• _EXERCISE OBJECTIVE_
Set every record down again exactly. Do not carry over the pictures.

[Records contained in a dataset]
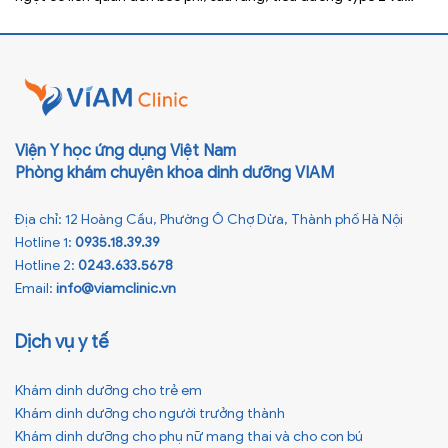
nhiều bệnh mạn tính khác. Tuy nhiên, việc bỏ nước ngọt không
chỉ […]
Viện Y học ứng dụng Việt Nam
Phòng khám chuyên khoa dinh dưỡng VIAM
Địa chỉ: 12 Hoàng Cầu, Phường Ô Chợ Dừa, Thành phố Hà Nội
Hotline 1:
0935.18.39.39
Hotline 2:
0243.633.5678
Email:
info@viamclinic.vn
Dịch vụ y tế
Khám dinh dưỡng cho trẻ em
Khám dinh dưỡng cho người trưởng thành
Khám dinh dưỡng cho phụ nữ mang thai và cho con bú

• _OUTPUT OF THE EXERCISE_
nhiều bệnh mạn tính khác. Tuy nhiên, việc bỏ nước ngọt không
chỉ […]
Viện Y học ứng dụng Việt Nam
Phòng khám chuyên khoa dinh dưỡng VIAM
Địa chỉ: 12 Hoàng Cầu, Phường Ô Chợ Dừa, Thành phố Hà Nội
Hotline 1:
0935.18.39.39
Hotline 2:
0243.633.5678
Email:
info@viamclinic.vn
Dịch vụ y tế
Khám dinh dưỡng cho trẻ em
Khám dinh dưỡng cho người trưởng thành
Khám dinh dưỡng cho phụ nữ mang thai và cho con bú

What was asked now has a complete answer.